Research & Papers

Hyena Operator for Fast Sequential Recommendation

New research replaces attention with Legendre polynomials for linear scaling on long user histories.

Deep Dive

A research team led by Jiahao Liu and Lin Li has published HyenaRec, a new sequential recommendation model that addresses the computational bottleneck of traditional attention-based systems. While attention mechanisms deliver strong accuracy, their quadratic complexity makes processing long user histories—common in real-world platforms—prohibitively expensive. HyenaRec tackles this by integrating polynomial-based kernel parameterization with gated convolutions, specifically designing convolutional kernels using Legendre orthogonal polynomials.

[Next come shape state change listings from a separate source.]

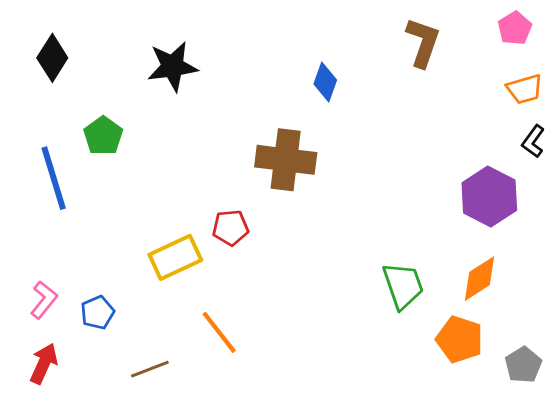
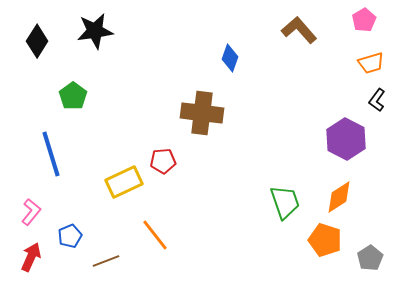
brown L-shape: (423, 42) -> (299, 30), turned -60
black star: (172, 66) -> (95, 31), moved
blue line: (54, 178) -> (51, 154), moved
blue pentagon: (98, 313) -> (70, 236), moved

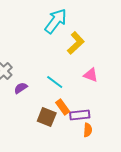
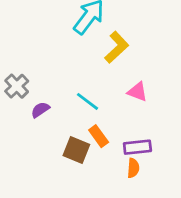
purple rectangle: (80, 115) -> (137, 147), moved

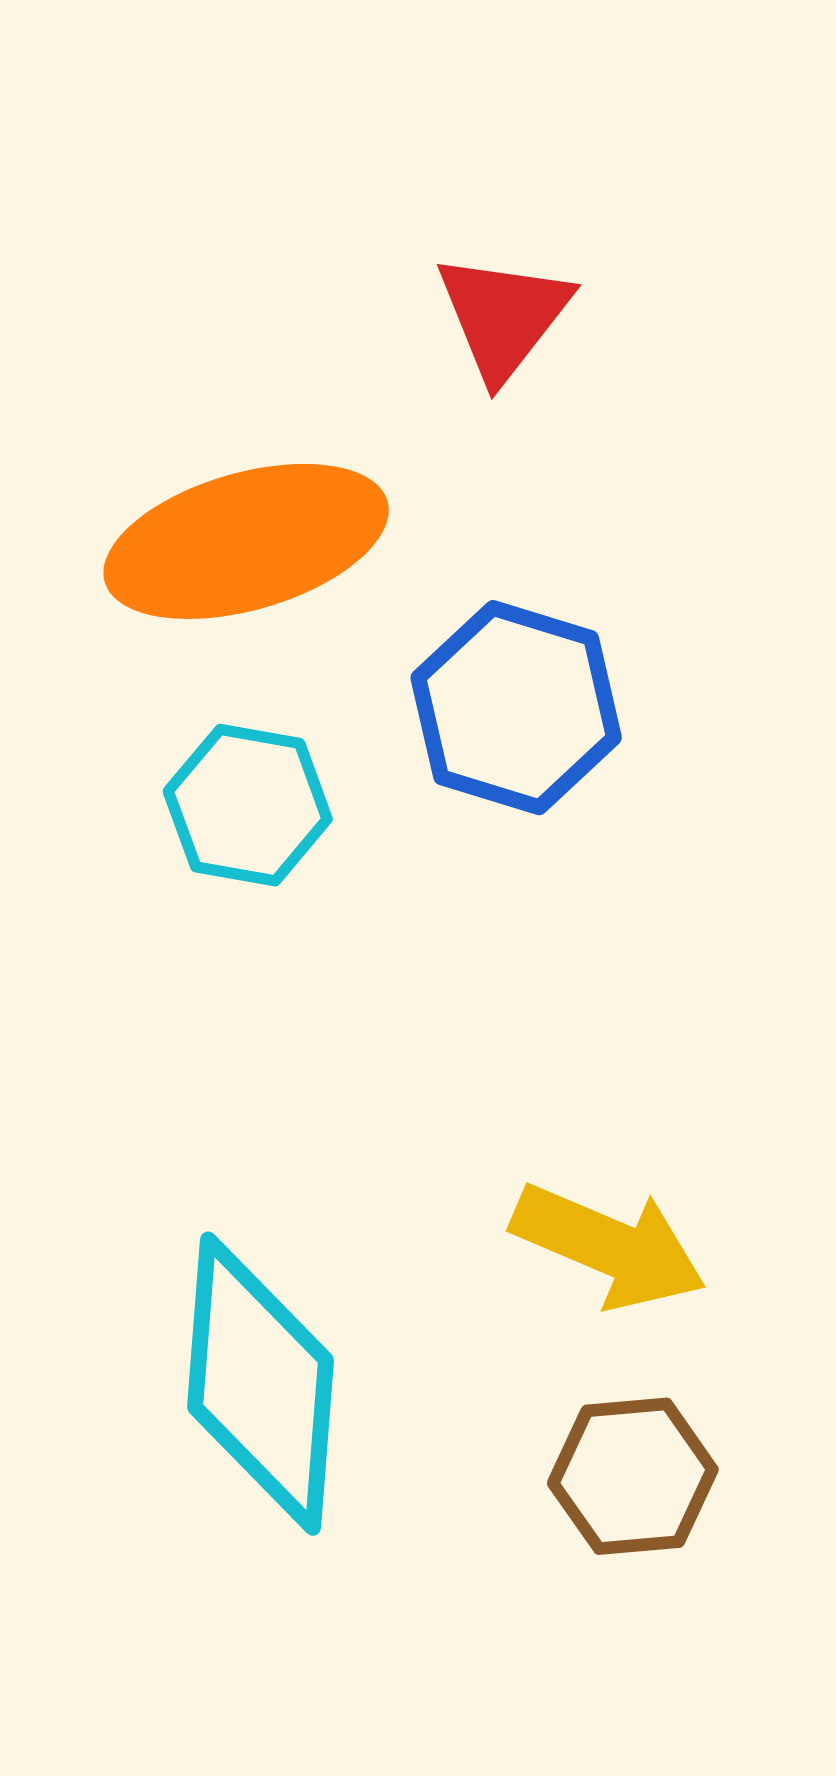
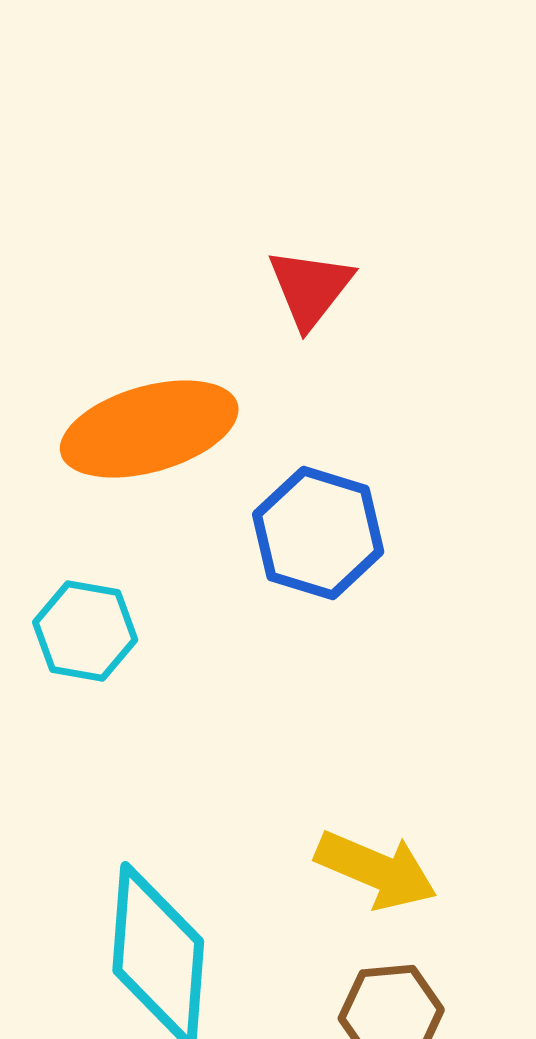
cyan hexagon: (248, 805) -> (85, 631), moved

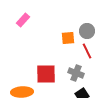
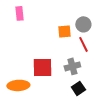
pink rectangle: (23, 20) -> (19, 13), turned -48
gray cross: (76, 73) -> (72, 66), turned -35

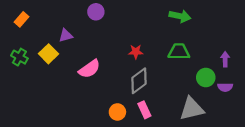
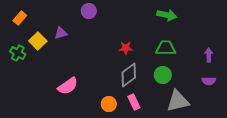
yellow square: (48, 54) -> (38, 41), moved
pink semicircle: (89, 69) -> (68, 86), moved
green circle: (206, 78) -> (163, 75), moved

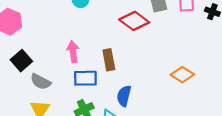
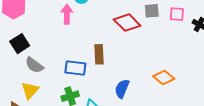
pink arrow: (73, 52) -> (67, 14), moved
blue semicircle: (124, 96) -> (122, 89), moved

This provides a smooth, compact basis for modeling long-term temporal dependencies in user behavior.

The architecture uses a complementary gating mechanism to capture fine-grained, short-term behavioral bursts, creating a hybrid system that balances global temporal evolution with localized user interests. This construction allows the model to scale linearly with sequence length (O(n) complexity) instead of quadratically (O(n²)). Extensive experiments on multiple real-world datasets show HyenaRec consistently outperforms attention-based, recurrent, and other baseline models in ranking accuracy.

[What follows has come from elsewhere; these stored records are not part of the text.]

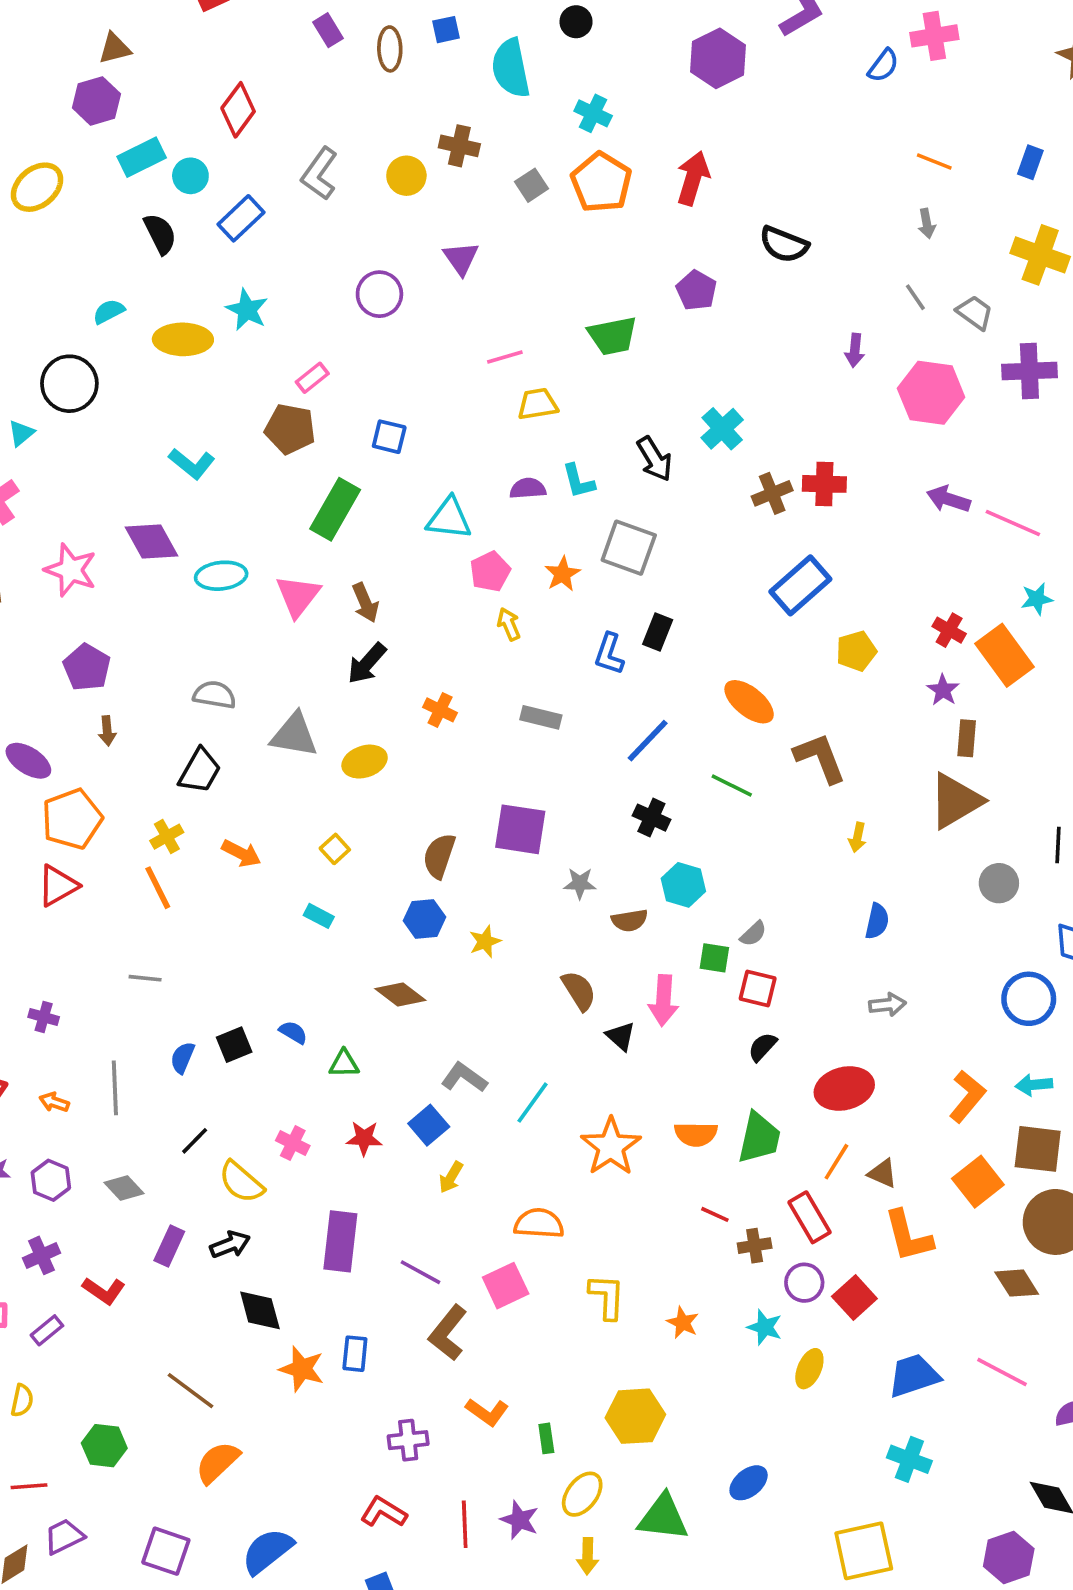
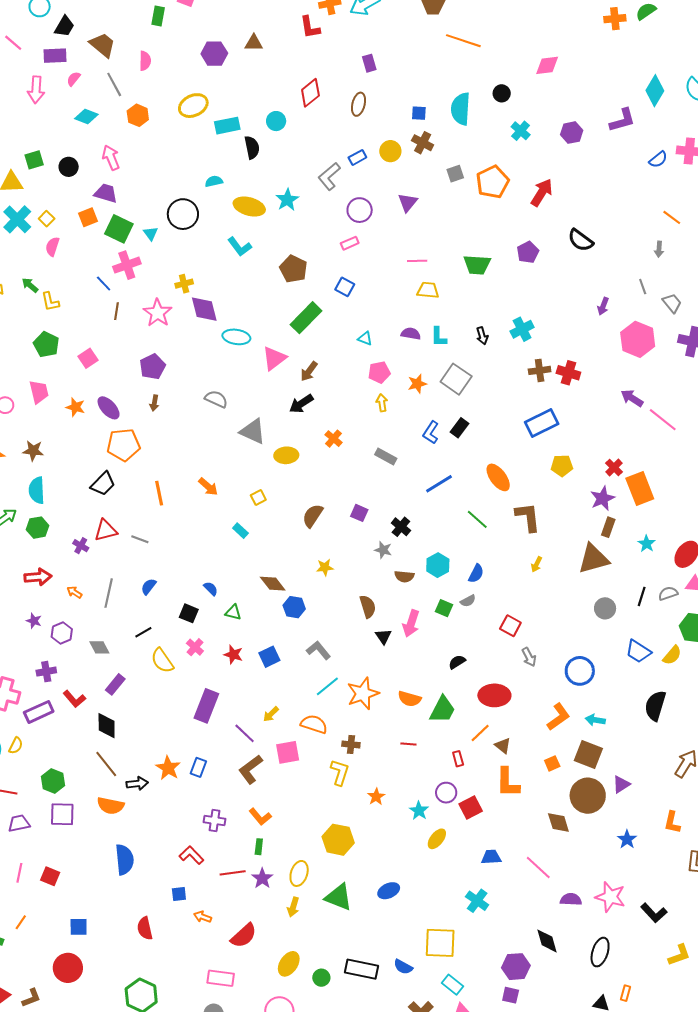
blue square: (446, 30) -> (419, 113), moved
brown ellipse: (390, 49) -> (359, 104), moved
purple hexagon: (718, 58) -> (572, 133), size x0.7
purple hexagon: (96, 101) -> (214, 54), moved
cyan cross: (593, 113) -> (521, 131), moved
cyan rectangle: (142, 157) -> (227, 126), moved
gray L-shape: (319, 174) -> (329, 176), moved
blue rectangle: (241, 218) -> (357, 157), moved, size x0.7
pink rectangle: (312, 378) -> (350, 243), moved
cyan triangle: (21, 433) -> (151, 234), turned -42
black arrow: (655, 459) -> (482, 336), size x0.7
cyan L-shape: (192, 464) -> (240, 247), moved
cyan triangle: (449, 518) -> (365, 338), size x0.6
cyan star: (1037, 599) -> (647, 544), moved, turned 30
brown arrow: (365, 603) -> (309, 371), turned 45
purple star: (943, 690) -> (602, 498), size x1.4
black trapezoid: (200, 771) -> (103, 484), moved
black cross: (651, 818) -> (401, 527), moved
purple square: (520, 829) -> (359, 513), size x0.6
yellow cross: (167, 837) -> (184, 284), moved
red triangle: (58, 886) -> (106, 530), moved
blue hexagon: (424, 919) -> (294, 607), moved
blue semicircle: (877, 921) -> (476, 574), moved
red square: (758, 989) -> (510, 626), moved
blue circle: (1029, 999) -> (580, 671), moved
gray arrow: (887, 1005) -> (529, 657), turned 54
black square: (234, 1045) -> (189, 613), moved, turned 30
gray L-shape: (464, 1077) -> (318, 650), moved
cyan line: (532, 1103) -> (327, 686), moved
yellow arrow: (451, 1177) -> (271, 714), moved
orange square: (978, 1182) -> (552, 763), size x0.6
red line: (715, 1214) -> (408, 744), turned -35
red rectangle: (809, 1217) -> (458, 759), size x0.6
black arrow: (230, 1245) -> (137, 784), moved
brown cross: (755, 1246) -> (351, 744), moved
black diamond: (260, 1310) -> (107, 726), moved
purple rectangle: (47, 1330) -> (39, 712), size x1.6
blue trapezoid: (914, 1376) -> (491, 857), size x0.7
green rectangle: (546, 1438) -> (259, 847), moved
orange semicircle: (218, 1462) -> (111, 806), turned -140
yellow ellipse: (582, 1494) -> (299, 873), turned -35
red line: (465, 1524) -> (233, 873), turned 70
purple square: (166, 1551) -> (62, 814), moved, turned -32
blue semicircle: (267, 1551) -> (124, 860), turned 108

Notably, HyenaRec trains up to 6 times faster than attention-based models, with advantages becoming particularly pronounced in long-sequence scenarios. The model maintains efficiency without sacrificing accuracy, demonstrating that polynomial-based kernel parameterization is a viable and scalable alternative to attention for sequential recommendation tasks. The work has been accepted by the ACM Web Conference 2026 (WWW '26), highlighting its significance for large-scale recommendation systems.

Key Points
  • Replaces quadratic attention with linear-scaling polynomial kernels (Legendre polynomials) for long sequences
  • Achieves up to 6x faster training while maintaining or improving ranking accuracy
  • Hybrid architecture balances long-term dependencies (polynomial kernels) with short-term bursts (gated convolutions)

Why It Matters

Enables efficient modeling of years-long user histories for platforms like Netflix or Amazon, making personalized recommendations scalable.